• _Stored dataset items_
##############################
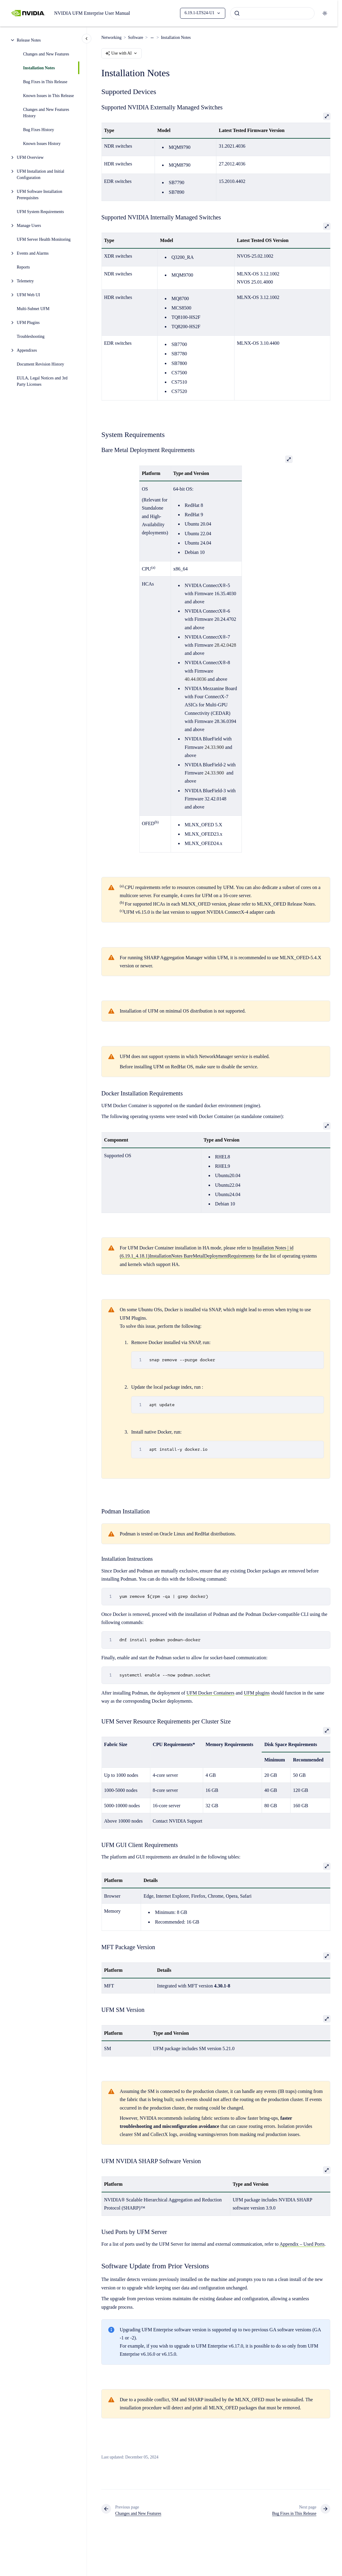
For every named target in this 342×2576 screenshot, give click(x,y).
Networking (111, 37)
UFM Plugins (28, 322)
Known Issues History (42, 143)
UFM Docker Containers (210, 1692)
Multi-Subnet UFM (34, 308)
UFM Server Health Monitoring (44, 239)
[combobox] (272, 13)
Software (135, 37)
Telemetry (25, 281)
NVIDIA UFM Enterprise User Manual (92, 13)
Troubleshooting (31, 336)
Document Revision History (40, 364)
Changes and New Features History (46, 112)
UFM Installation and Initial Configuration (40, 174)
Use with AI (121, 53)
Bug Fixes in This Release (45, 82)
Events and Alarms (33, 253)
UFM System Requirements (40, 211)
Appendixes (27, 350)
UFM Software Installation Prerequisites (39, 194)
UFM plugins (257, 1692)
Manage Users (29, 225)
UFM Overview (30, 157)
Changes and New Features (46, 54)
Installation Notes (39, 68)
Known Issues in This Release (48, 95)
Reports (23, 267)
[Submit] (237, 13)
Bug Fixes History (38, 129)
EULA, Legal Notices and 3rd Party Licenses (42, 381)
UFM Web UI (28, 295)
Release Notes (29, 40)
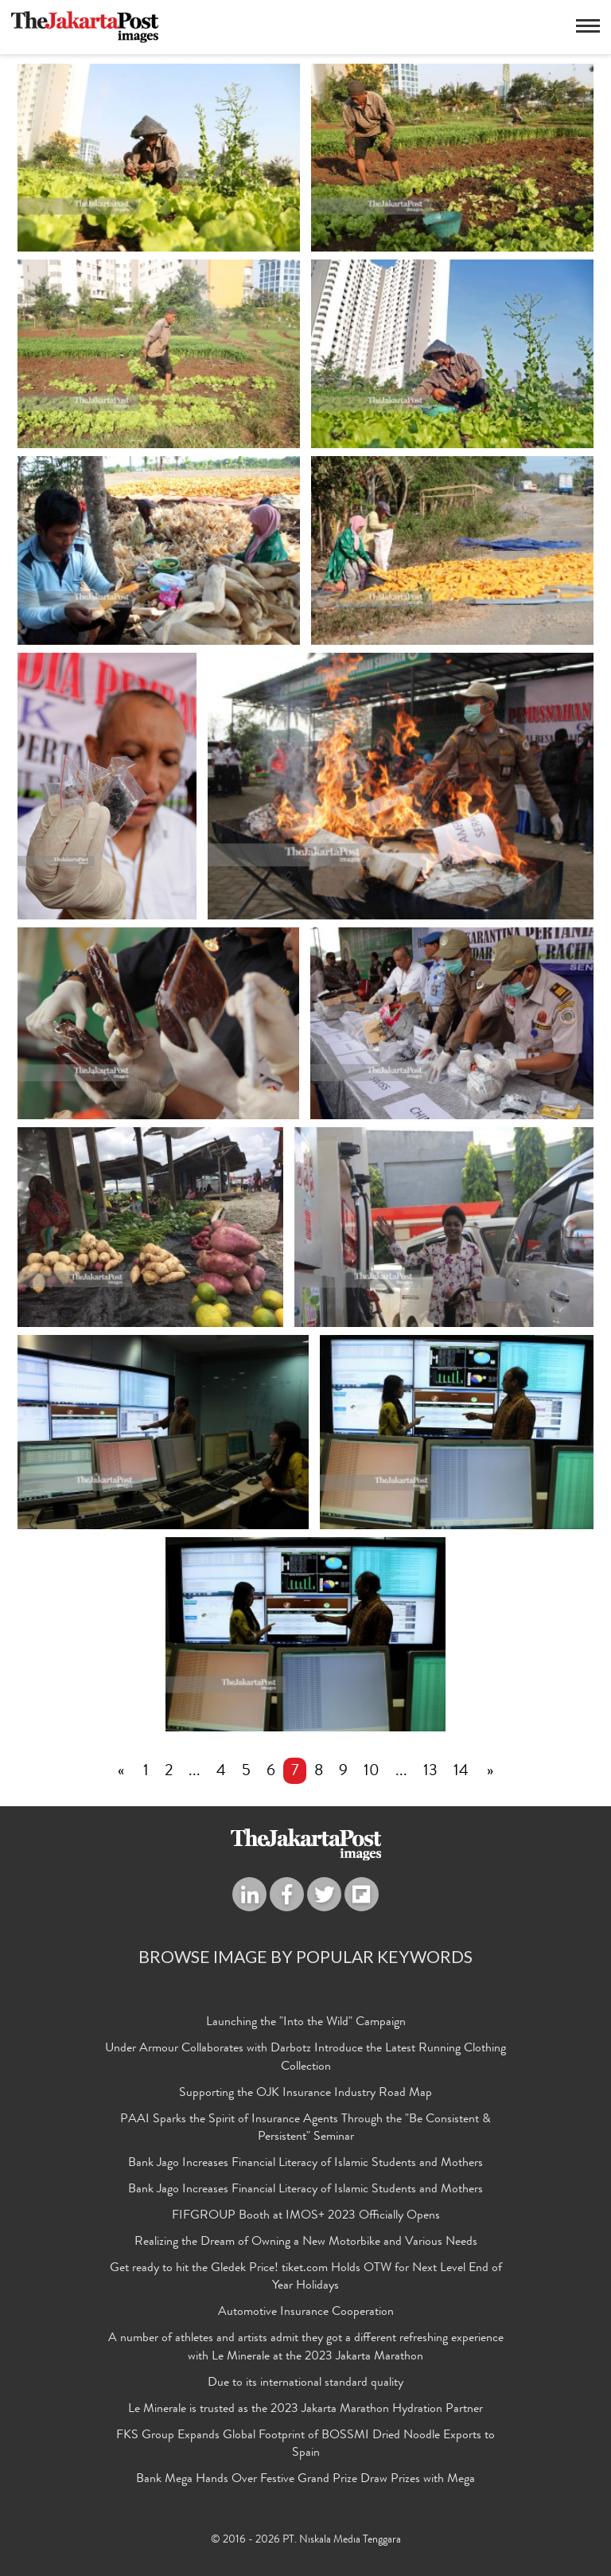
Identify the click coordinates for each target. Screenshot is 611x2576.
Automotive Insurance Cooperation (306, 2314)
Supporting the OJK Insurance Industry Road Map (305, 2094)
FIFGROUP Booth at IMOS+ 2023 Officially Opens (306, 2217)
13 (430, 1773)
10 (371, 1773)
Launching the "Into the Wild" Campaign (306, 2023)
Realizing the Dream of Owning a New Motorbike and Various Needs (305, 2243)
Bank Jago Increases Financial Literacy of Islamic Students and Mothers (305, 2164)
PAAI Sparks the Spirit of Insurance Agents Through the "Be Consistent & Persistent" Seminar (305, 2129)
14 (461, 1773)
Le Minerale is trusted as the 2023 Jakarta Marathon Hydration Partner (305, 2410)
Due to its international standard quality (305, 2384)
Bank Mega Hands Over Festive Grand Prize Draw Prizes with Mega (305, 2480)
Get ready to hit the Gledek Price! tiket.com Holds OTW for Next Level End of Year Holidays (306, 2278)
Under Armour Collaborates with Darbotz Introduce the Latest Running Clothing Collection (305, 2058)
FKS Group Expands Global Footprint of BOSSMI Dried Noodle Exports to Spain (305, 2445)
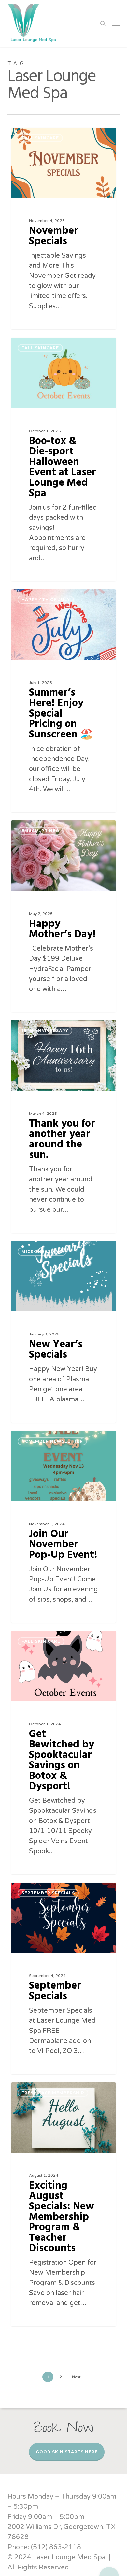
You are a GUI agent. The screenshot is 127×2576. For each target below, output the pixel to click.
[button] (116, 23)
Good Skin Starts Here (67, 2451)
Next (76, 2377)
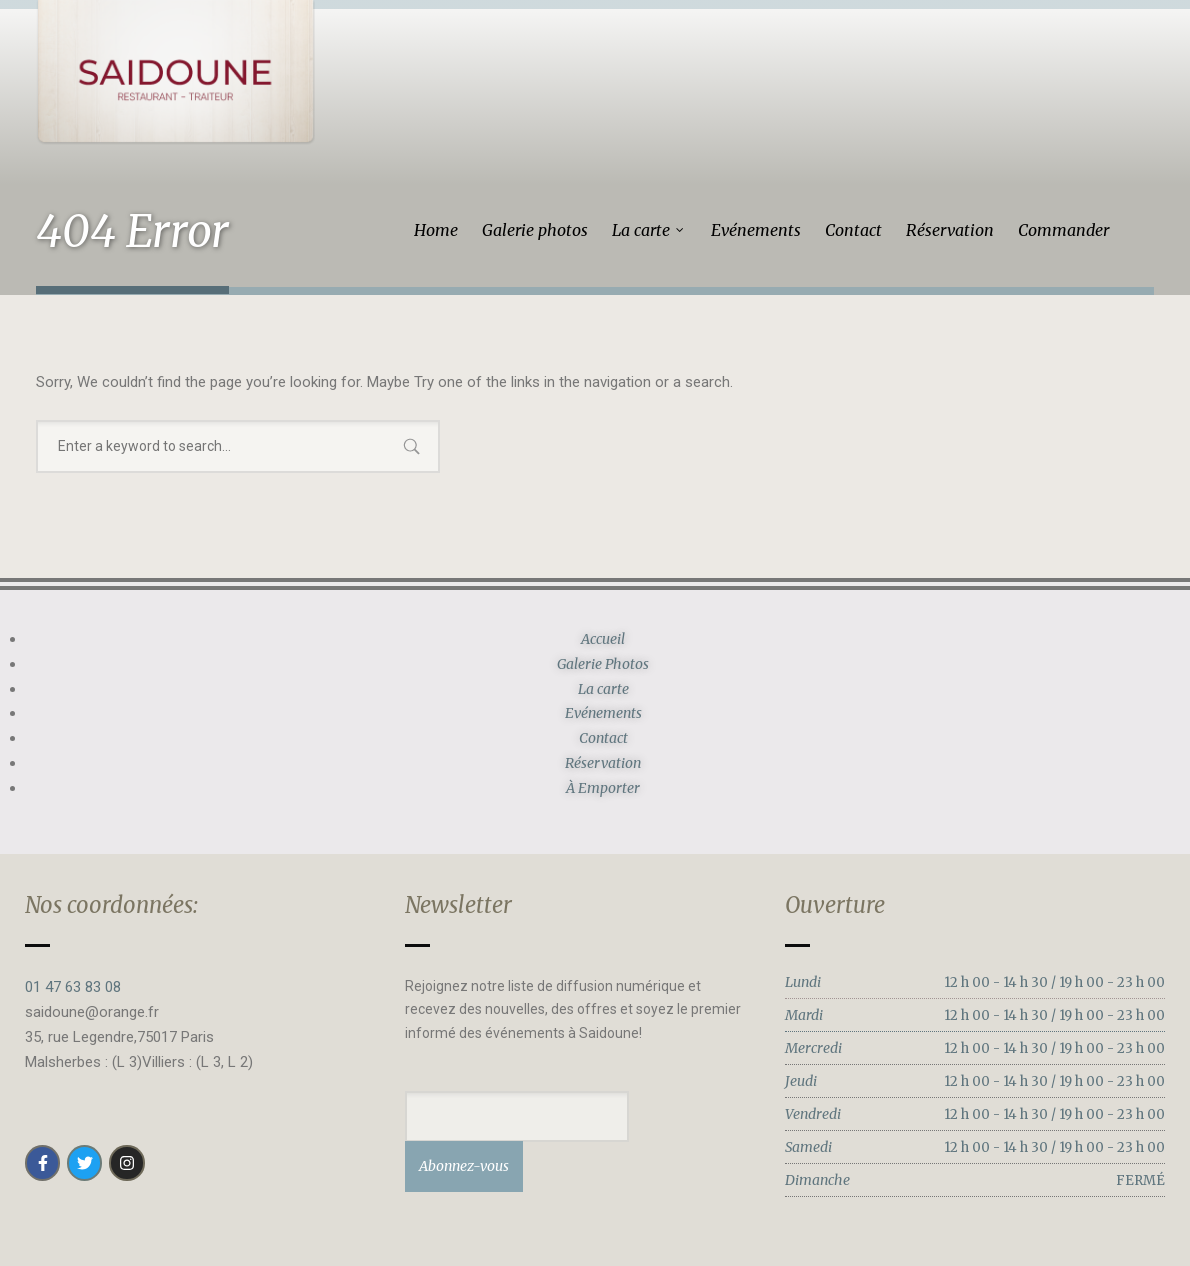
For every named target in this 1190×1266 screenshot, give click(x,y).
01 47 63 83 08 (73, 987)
##############################
Please reproduce the entries above exactly, from their first line to the line holding "Campaign (306, 2023)" inclusive, and nothing else; the pictures stay out.

• _REPLY_
For every named target in this 342×2576 screenshot, give click(x,y).
Networking (111, 37)
UFM Plugins (28, 322)
Known Issues History (42, 143)
UFM Docker Containers (210, 1692)
Multi-Subnet UFM (34, 308)
UFM Server Health Monitoring (44, 239)
[combobox] (272, 13)
Software (135, 37)
Telemetry (25, 281)
NVIDIA UFM Enterprise User Manual (92, 13)
Troubleshooting (31, 336)
Document Revision History (40, 364)
Changes and New Features History (46, 112)
UFM Installation and Initial Configuration (40, 174)
Use with AI (121, 53)
Bug Fixes in This Release (45, 82)
Events and Alarms (33, 253)
UFM System Requirements (40, 211)
Appendixes (27, 350)
UFM Software Installation Prerequisites (39, 194)
UFM plugins (257, 1692)
Manage Users (29, 225)
UFM Overview (30, 157)
Changes and New Features (46, 54)
Installation Notes (39, 68)
Known Issues in This Release (48, 95)
Reports (23, 267)
[Submit] (237, 13)
Bug Fixes History (38, 129)
EULA, Legal Notices and 3rd Party Licenses (42, 381)
UFM Web UI (28, 295)
Release Notes (29, 40)
Identify the click coordinates for each target. Screenshot is 611x2576.
Automotive Insurance Cooperation (306, 2314)
Supporting the OJK Insurance Industry Road Map (305, 2094)
FIFGROUP Booth at IMOS+ 2023 Officially Opens (306, 2217)
13 (430, 1773)
10 (371, 1773)
Launching the "Into the Wild" Campaign (306, 2023)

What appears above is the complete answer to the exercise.